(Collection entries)
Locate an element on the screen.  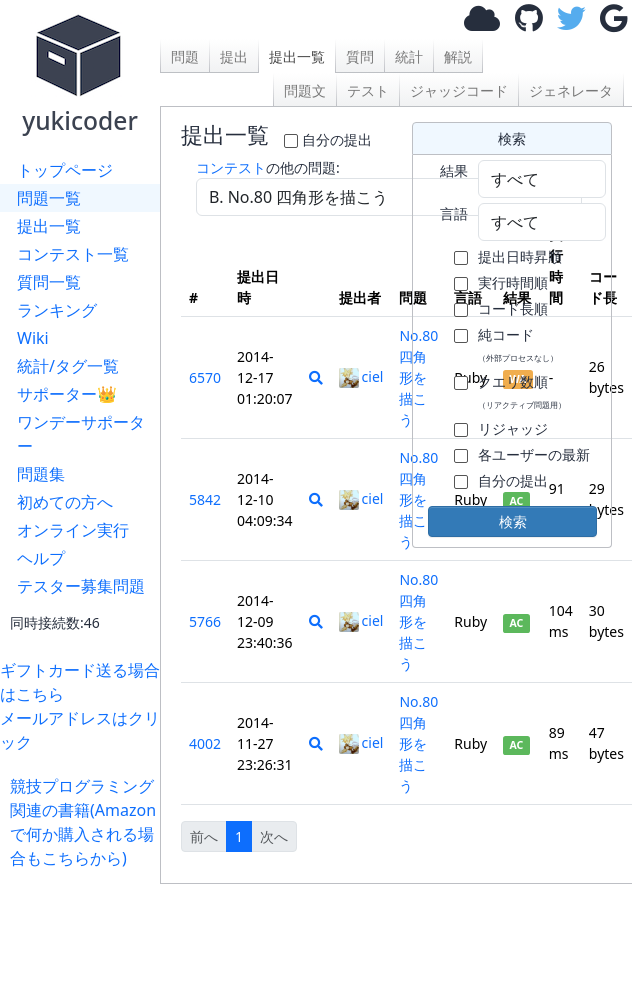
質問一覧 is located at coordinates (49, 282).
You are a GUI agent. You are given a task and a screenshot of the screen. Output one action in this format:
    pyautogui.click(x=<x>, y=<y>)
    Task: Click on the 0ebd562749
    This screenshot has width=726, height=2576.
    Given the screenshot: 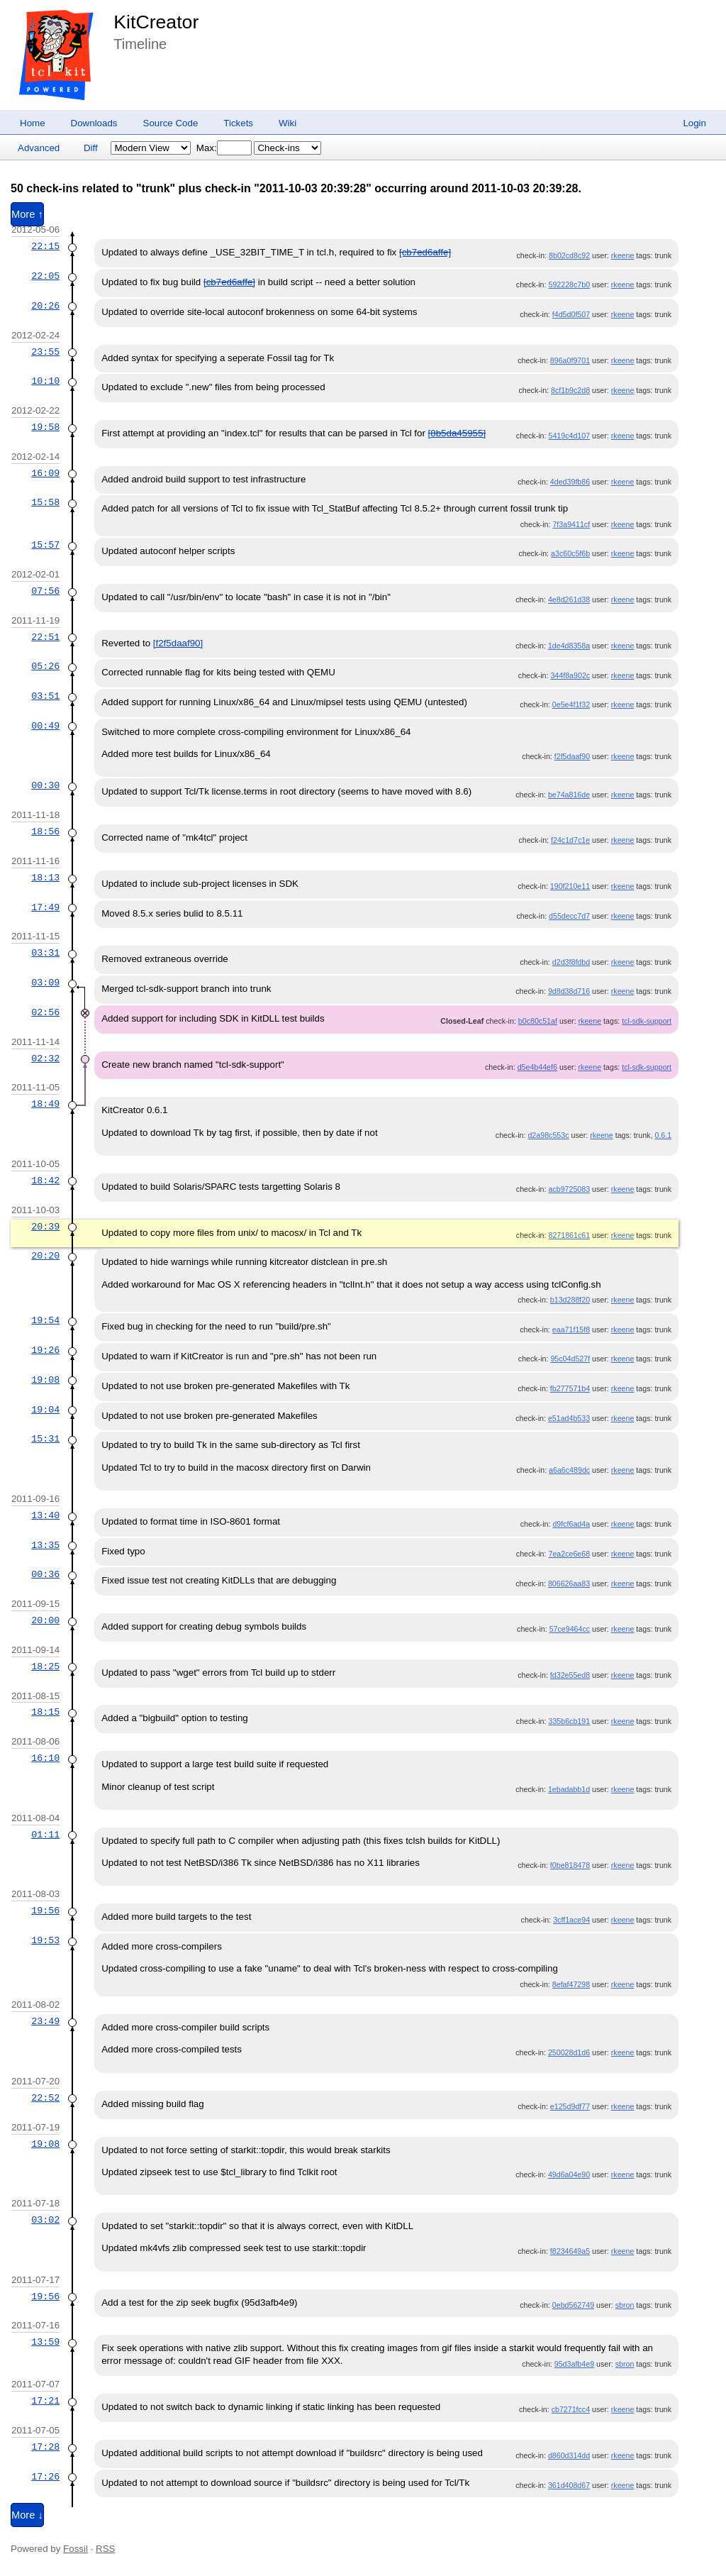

» Work to be completed
Return all of the entries word for word, but omit the pictures.

» Answer to this problem
Locate an element on the screen.  
質問一覧 is located at coordinates (49, 282).
You are a GUI agent. You are given a task and a screenshot of the screen. Output one action in this format:
    pyautogui.click(x=<x>, y=<y>)
    Task: Click on the 0ebd562749
    This screenshot has width=726, height=2576.
    Given the screenshot: 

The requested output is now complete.